*** Dataset records Section Begins ***

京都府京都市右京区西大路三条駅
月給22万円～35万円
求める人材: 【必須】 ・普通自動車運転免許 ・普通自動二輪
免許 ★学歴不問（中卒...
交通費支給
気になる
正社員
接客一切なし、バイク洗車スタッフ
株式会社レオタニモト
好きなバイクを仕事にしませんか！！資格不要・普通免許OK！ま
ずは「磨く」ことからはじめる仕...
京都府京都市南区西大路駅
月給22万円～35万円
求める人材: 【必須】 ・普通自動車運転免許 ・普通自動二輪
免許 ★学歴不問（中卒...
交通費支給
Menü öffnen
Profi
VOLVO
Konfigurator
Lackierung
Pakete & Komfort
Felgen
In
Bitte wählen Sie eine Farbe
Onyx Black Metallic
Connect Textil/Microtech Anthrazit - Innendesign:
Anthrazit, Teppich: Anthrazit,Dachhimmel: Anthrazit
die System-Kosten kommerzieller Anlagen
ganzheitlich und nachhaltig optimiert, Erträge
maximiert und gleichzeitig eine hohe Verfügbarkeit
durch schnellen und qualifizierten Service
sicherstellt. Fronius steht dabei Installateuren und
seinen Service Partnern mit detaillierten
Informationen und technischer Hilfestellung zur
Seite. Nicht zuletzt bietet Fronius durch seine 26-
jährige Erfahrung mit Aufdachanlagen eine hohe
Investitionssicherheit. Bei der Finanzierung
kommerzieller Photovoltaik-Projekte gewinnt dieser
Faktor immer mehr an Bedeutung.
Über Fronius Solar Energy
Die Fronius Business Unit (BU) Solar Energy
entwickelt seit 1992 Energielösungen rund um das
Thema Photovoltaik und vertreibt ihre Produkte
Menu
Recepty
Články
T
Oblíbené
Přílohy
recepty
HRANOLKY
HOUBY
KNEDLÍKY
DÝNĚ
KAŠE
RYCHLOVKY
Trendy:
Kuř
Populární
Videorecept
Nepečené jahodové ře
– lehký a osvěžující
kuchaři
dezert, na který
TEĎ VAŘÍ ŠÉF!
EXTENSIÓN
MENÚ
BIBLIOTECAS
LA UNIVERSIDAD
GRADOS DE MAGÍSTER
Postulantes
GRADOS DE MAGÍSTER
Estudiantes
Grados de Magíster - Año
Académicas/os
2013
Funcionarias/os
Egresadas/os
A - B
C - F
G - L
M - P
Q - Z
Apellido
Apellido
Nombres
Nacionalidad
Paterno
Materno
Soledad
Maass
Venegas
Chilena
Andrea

*** Dataset records Section Ends ***
*** Dataset records Section Begins ***

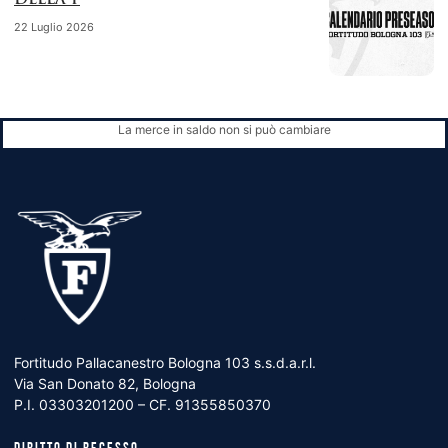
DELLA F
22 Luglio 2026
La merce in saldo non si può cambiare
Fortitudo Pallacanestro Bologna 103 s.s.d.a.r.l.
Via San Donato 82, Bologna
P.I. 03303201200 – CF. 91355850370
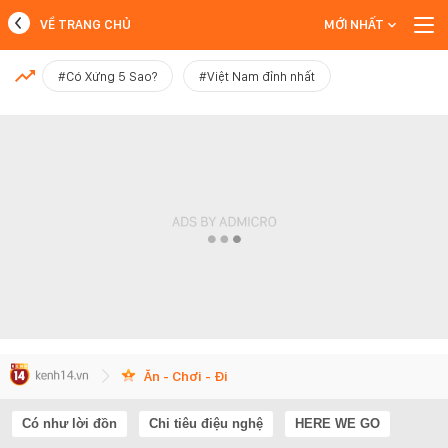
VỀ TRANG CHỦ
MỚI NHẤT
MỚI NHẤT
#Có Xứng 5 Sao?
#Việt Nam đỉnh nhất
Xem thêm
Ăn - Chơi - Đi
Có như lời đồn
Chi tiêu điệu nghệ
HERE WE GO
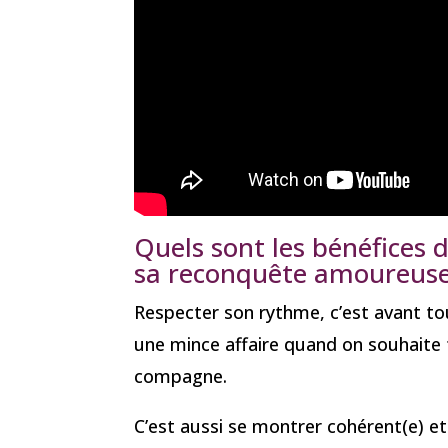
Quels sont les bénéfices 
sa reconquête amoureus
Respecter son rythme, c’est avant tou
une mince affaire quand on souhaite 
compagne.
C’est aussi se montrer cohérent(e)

*** Dataset records Section Ends ***
*** Dataset records Section Begins ***

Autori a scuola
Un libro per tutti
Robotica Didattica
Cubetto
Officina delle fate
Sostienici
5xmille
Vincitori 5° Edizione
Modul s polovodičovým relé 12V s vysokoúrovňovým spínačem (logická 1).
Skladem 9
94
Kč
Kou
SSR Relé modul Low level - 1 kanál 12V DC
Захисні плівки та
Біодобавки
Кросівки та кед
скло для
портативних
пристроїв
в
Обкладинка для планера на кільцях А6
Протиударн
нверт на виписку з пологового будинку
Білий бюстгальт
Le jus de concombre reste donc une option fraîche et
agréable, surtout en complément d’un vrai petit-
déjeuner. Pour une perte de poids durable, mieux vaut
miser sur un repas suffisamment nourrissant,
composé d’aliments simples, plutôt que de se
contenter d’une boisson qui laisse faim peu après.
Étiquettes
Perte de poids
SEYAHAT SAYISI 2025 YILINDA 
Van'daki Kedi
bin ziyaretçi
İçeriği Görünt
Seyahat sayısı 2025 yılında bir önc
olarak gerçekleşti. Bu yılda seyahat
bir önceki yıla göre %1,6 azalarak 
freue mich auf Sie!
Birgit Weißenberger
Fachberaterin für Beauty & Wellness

*** Dataset records Section Ends ***

◆ **About this task**: In the listing above, locate the line containing "京都府京都市右京区西大路三条駅" and the line containing "Anthrazit, Teppich: Anthrazit,Dachhimmel: Anthrazit". Transcribe those two lines and everything between them, exactly as written.

◆ **Solution**:
京都府京都市右京区西大路三条駅
月給22万円～35万円
求める人材: 【必須】 ・普通自動車運転免許 ・普通自動二輪
免許 ★学歴不問（中卒...
交通費支給
気になる
正社員
接客一切なし、バイク洗車スタッフ
株式会社レオタニモト
好きなバイクを仕事にしませんか！！資格不要・普通免許OK！ま
ずは「磨く」ことからはじめる仕...
京都府京都市南区西大路駅
月給22万円～35万円
求める人材: 【必須】 ・普通自動車運転免許 ・普通自動二輪
免許 ★学歴不問（中卒...
交通費支給
Menü öffnen
Profi
VOLVO
Konfigurator
Lackierung
Pakete & Komfort
Felgen
In
Bitte wählen Sie eine Farbe
Onyx Black Metallic
Connect Textil/Microtech Anthrazit - Innendesign:
Anthrazit, Teppich: Anthrazit,Dachhimmel: Anthrazit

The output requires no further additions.